### Records for processing

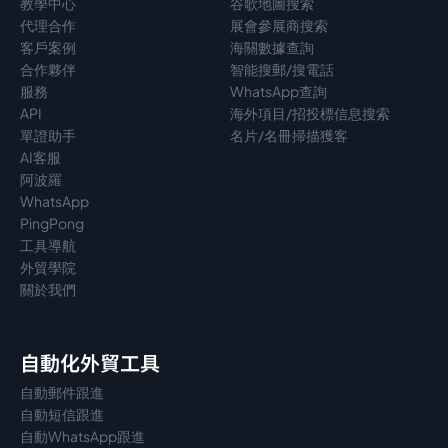
教學中心
谷歌地圖搜索
代理
合作
展會參展商搜索
客戶案例
海關數據查詢
合作夥伴
智能搜郵/搜電話
服務
WhatsApp查詢
API
海外項目/招投標信息搜索
單證助手
名片/名冊掃描獲客
AI客服
阿波羅
WhatsApp
PingPong
工具導航
外貿學院
關於我們
自動化外貿工具
自動郵件跟進
自動短信跟進
自動WhatsApp跟進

### Exercise details
From the records given above, reproduce all text exactly and exclude each picture.

### Solution to this task
教學中心
谷歌地圖搜索
代理
合作
展會參展商搜索
客戶案例
海關數據查詢
合作夥伴
智能搜郵/搜電話
服務
WhatsApp查詢
API
海外項目/招投標信息搜索
單證助手
名片/名冊掃描獲客
AI客服
阿波羅
WhatsApp
PingPong
工具導航
外貿學院
關於我們
自動化外貿工具
自動郵件跟進
自動短信跟進
自動WhatsApp跟進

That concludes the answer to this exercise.